Woman Suffrage Is Needed in Chicago, March 24, 1909

JAPA-0419.jpg

Woman Suffrage is Needed in Chicago Says Jane Addams

Miss Jane Addams, of Hull House, who is chairman of the committee for procuring municipal suffrage for the women of Chicago, champions the cause on the grounds that women are more vitally interested in the comforts of the home and the schools and know what is needed better than the men. She says the United States is behind the other Anglo-Saxon countries in the matter of general suffrage and insists that the progress of the race depends on the adoption of the plan. She says:

"After we lost the first contest before the Charter convention in Chicago two years ago on a tie vote, the women decided that the organization to fight for the movement should be more representative, and together with the activity shown by the club women of the city we began to interest other organizations. The result was in a short time we gathered about us delegates from 110 women's clubs and societies. A large number of these societies were in Lutherans, and the Scandinavian women were prominent because they have had the right to vote in Norway and Sweden on property qualifications since the seventeenth century. The Danish women, who have recently been given similar privileges were also enthusiastic.

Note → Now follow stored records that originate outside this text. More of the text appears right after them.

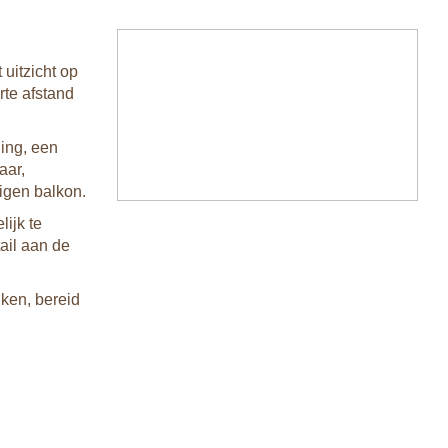
 uitzicht op
rte afstand
ing, een
aar,
igen balkon.
lijk te
ail aan de
uken, bereid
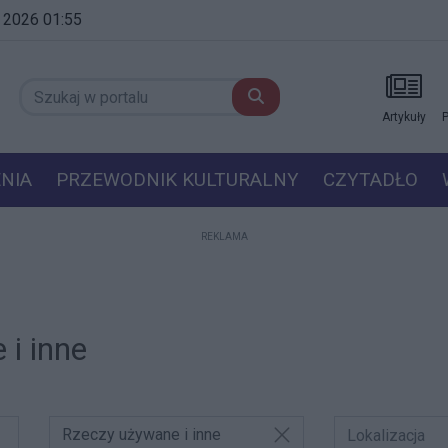
a 2026 01:55
Artykuły
P
NIA
PRZEWODNIK KULTURALNY
CZYTADŁO
REKLAMA
i inne
Rzeczy używane i inne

"In January, this year, we established headquarters at the Stratford hotel, and began the work of canvassing the entire city for the right to vote. Every Saturday morning we held a meeting and an effort was made to get every member of the charter committee. We covered the city with posters, which had a modified figure of Chicago's 'I Will,' and held two very important public sessions. At one of these meetings Brand Whitlock, mayor of Toledo, spoke and at another Miss Ethel Arnold, the famous English suffragist. A prize of $100 offered for the best suffrage poem resulted in hundreds being submitted and dozens of them were set to music and used effectively in the campaign.

"When the matter was taken up by the charter committee in convention the women won by a vote of twenty to eleven. During the discussion it was said that the United societies opposed our plans on the plea that women would vote for temperance. This intimation was the result of one of the stirring incidents of a the controversy, and when Miss Reid, of the Chicago school teachers, claimed before the Chicago Woman's club that 'it was nonsense to believe that women were against the saloon and that they would vote much as the men did, the temperance people were greatly stirred up.

"Broadly speaking she was right, but my observation has been that the greater proportion of women in any community is apt to vote against saloons because they suffer most.

"There are so many things in the management of the city's affairs in which the women are so much better qualified to supervise, that it is necessary to take them into partnership in governmental affairs in order continue to keep in the van of progress. They are more vitally interested than the men in school and the playgrounds, the feeding of the families, the care of the markets, the sanitary conditions, the inspection bureaus, the fire escapes in tenement houses, and the general inspection of congested quarters, the bakeries, and innumerable other departments of the city which are under the control of politics.

"All of these have to do with women and the management of the home. They are along the natural lines of a women's field. They know better what they want than the men for they are ones to suffer. These are women's work for the men never take the interest in them like the woman. That is why we insist that suffrage is the solution of the problem." -- Chicago Examiner.